━━ Entries supplied ━━

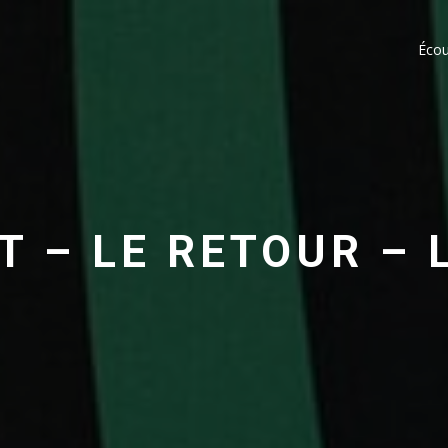
Écou
T – LE RETOUR – 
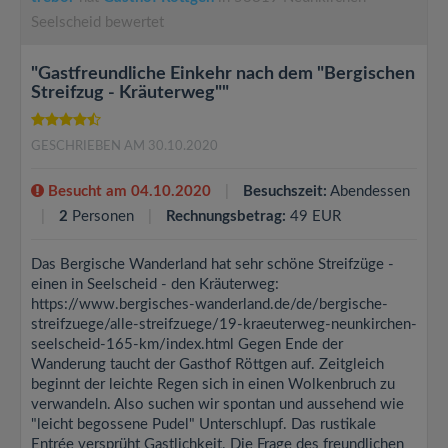
Seelscheid bewertet
"Gastfreundliche Einkehr nach dem "Bergischen
Streifzug - Kräuterweg""
GESCHRIEBEN AM 30.10.2020
Besucht am 04.10.2020
Besuchszeit:
Abendessen
2
Personen
Rechnungsbetrag:
49 EUR
Das Bergische Wanderland hat sehr schöne Streifzüge -
einen in Seelscheid - den Kräuterweg:
https://www.bergisches-wanderland.de/de/bergische-
streifzuege/alle-streifzuege/19-kraeuterweg-neunkirchen-
seelscheid-165-km/index.html Gegen Ende der
Wanderung taucht der Gasthof Röttgen auf. Zeitgleich
beginnt der leichte Regen sich in einen Wolkenbruch zu
verwandeln. Also suchen wir spontan und aussehend wie
"leicht begossene Pudel" Unterschlupf. Das rustikale
Entrée versprüht Gastlichkeit. Die Frage des freundlichen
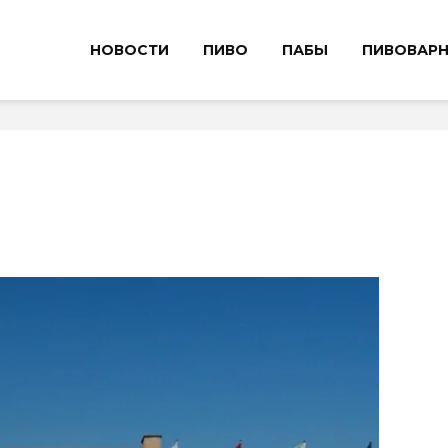
НОВОСТИ
ПИВО
ПАБЫ
ПИВОВАР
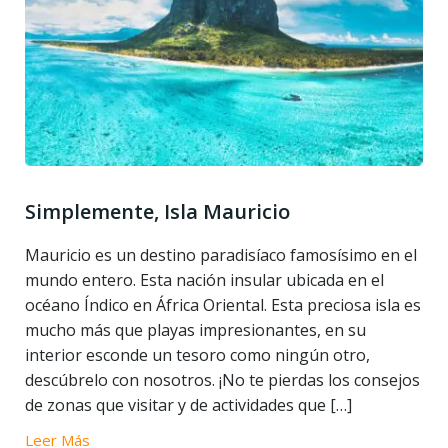
Simplemente, Isla Mauricio
Mauricio es un destino paradisíaco famosísimo en el
mundo entero. Esta nación insular ubicada en el
océano Índico en África Oriental. Esta preciosa isla es
mucho más que playas impresionantes, en su
interior esconde un tesoro como ningún otro,
descúbrelo con nosotros. ¡No te pierdas los consejos
de zonas que visitar y de actividades que […]
Leer Más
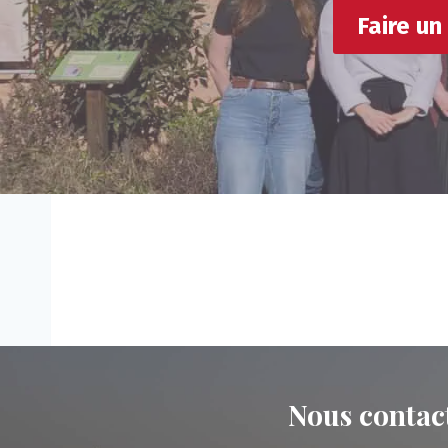
Faire un
Nous contac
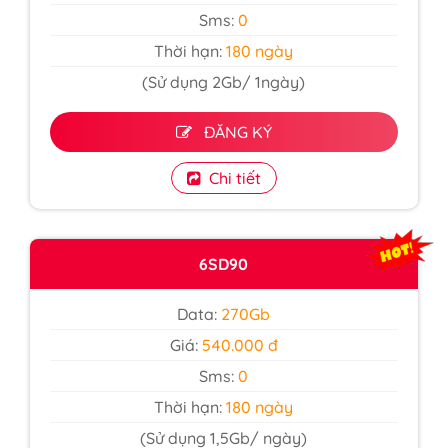
Sms:
0
Thời hạn:
180 ngày
(Sử dụng 2Gb/ 1ngày)
ĐĂNG KÝ
Chi tiết
6SD90
Data:
270Gb
Giá:
540.000 đ
Sms:
0
Thời hạn:
180 ngày
(Sử dụng 1,5Gb/ ngày)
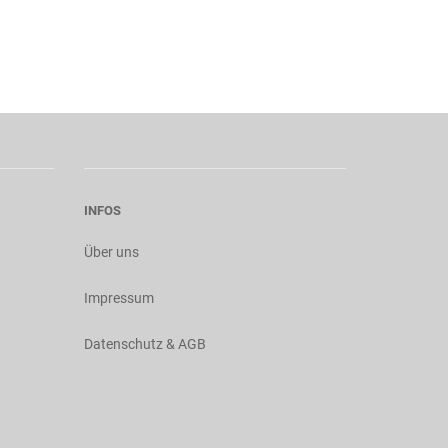
INFOS
Über uns
Impressum
Datenschutz & AGB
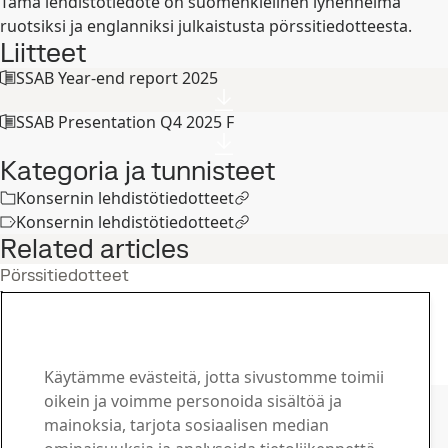
Tämä lehdistötiedote on suomenkielinen lyhennelmä
ruotsiksi ja englanniksi julkaistusta pörssitiedotteesta.
Liitteet
SSAB Year-end report 2025
SSAB Presentation Q4 2025 F
Kategoria ja tunnisteet
Konsernin lehdistötiedotteet
Konsernin lehdistötiedotteet
Related articles
Pörssitiedotteet
Year-end report 2025
28
tammi
Neljäs neljännes, Sijoittajat, Tilinpäätös
Lue koko juttu
Käytämme evästeitä, jotta sivustomme toimii
Ota yhteyttä SSAB:hen
oikein ja voimme personoida sisältöä ja
mainoksia, tarjota sosiaalisen median
Ota yhteyttä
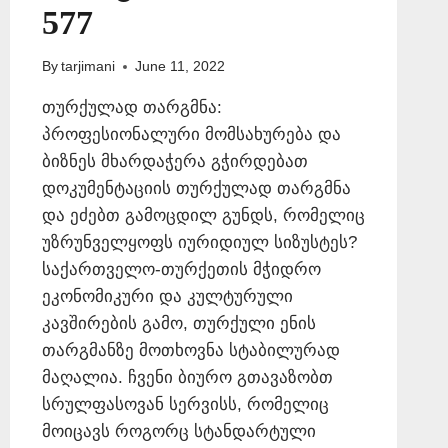
577
By
tarjimani
June 11, 2022
თურქულად თარგმნა:
პროფესიონალური მომსახურება და
ბიზნეს მხარდაჭერა გჭირდებათ
დოკუმენტაციის თურქულად თარგმნა
და ეძებთ გამოცდილ გუნდს, რომელიც
უზრუნველყოფს იურიდიულ სიზუსტეს?
საქართველო-თურქეთის მჭიდრო
ეკონომიკური და კულტურული
კავშირების გამო, თურქული ენის
თარგმანზე მოთხოვნა სტაბილურად
მაღალია. ჩვენი ბიურო გთავაზობთ
სრულფასოვან სერვისს, რომელიც
მოიცავს როგორც სტანდარტული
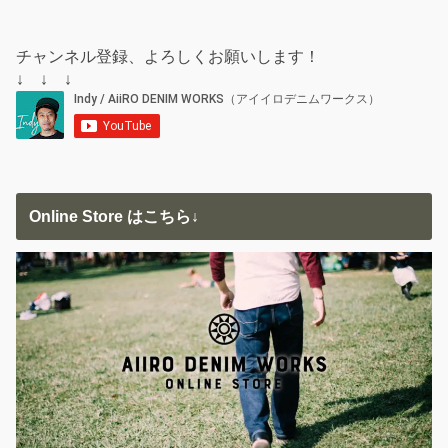
チャンネル登録、よろしくお願いします！
↓ ↓ ↓
Online Store はこちら↓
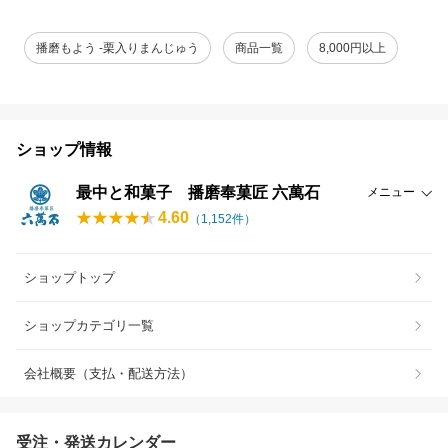
播磨もよう -栗入りまんじゅう
商品一覧
8,000円以上
ショップ情報
最中と和菓子 播磨奉菓匠 六萬石
メニュー
4.60
（
1,152
件）
ショップトップ
ショップカテゴリ一覧
会社概要（支払・配送方法）
受注・発送カレンダー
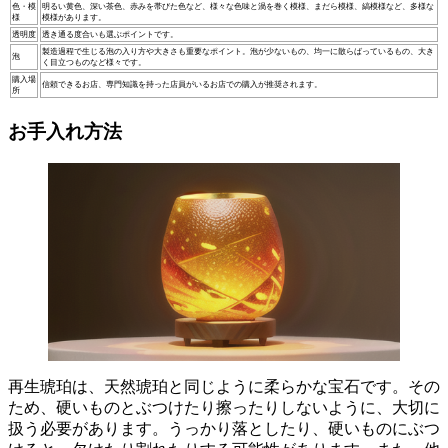
色・模
明るい黄色、深い茶色、赤みを帯びた色など、様々な色味と渦を巻く模様、まだら模様、縞模様など、多様な
様
模様があります。
透明度
透き通る度合いも選ぶポイントです。
製造過程で生じる泡の入り方や大きさも重要なポイント。泡が少ないもの、均一に散らばっているもの、大き
泡
く目立つものなど様々です。
購入場
信頼できるお店、専門知識を持った店員がいるお店での購入が推奨されます。
所
お手入れ方法
再生琥珀は、天然琥珀と同じように柔らかな宝石です。
その
ため、硬いものとぶつけたり擦ったりしないように、大切に
扱う必要があります。うっかり落としたり、硬いものにぶつ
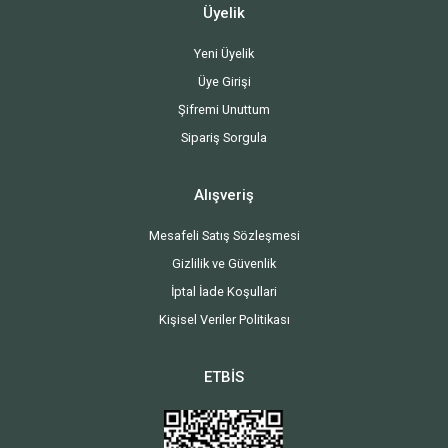
Üyelik
Yeni Üyelik
Üye Girişi
Şifremi Unuttum
Sipariş Sorgula
Alışveriş
Mesafeli Satış Sözleşmesi
Gizlilik ve Güvenlik
İptal İade Koşullari
Kişisel Veriler Politikası
ETBİS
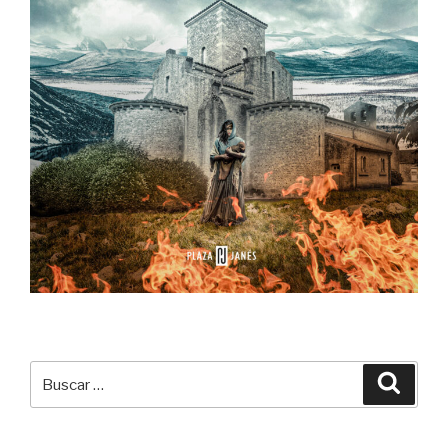
Buscar
Buscar
por:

━━━

Task item:
From the records above, output only the lines starting at the one containing "播磨もよう -栗入りまんじゅう" and ending at the one containing "Mesafeli Satış Sözleşmesi", word for word. Pictures stay out.

Answer for the task:
播磨もよう -栗入りまんじゅう
商品一覧
8,000円以上
ショップ情報
最中と和菓子 播磨奉菓匠 六萬石
メニュー
4.60
（
1,152
件）
ショップトップ
ショップカテゴリ一覧
会社概要（支払・配送方法）
受注・発送カレンダー
色・模
明るい黄色、深い茶色、赤みを帯びた色など、様々な色味と渦を巻く模様、まだら模様、縞模様など、多様な
様
模様があります。
透明度
透き通る度合いも選ぶポイントです。
製造過程で生じる泡の入り方や大きさも重要なポイント。泡が少ないもの、均一に散らばっているもの、大き
泡
く目立つものなど様々です。
購入場
信頼できるお店、専門知識を持った店員がいるお店での購入が推奨されます。
所
お手入れ方法
再生琥珀は、天然琥珀と同じように柔らかな宝石です。
その
ため、硬いものとぶつけたり擦ったりしないように、大切に
扱う必要があります。うっかり落としたり、硬いものにぶつ
Üyelik
Yeni Üyelik
Üye Girişi
Şifremi Unuttum
Sipariş Sorgula
Alışveriş
Mesafeli Satış Sözleşmesi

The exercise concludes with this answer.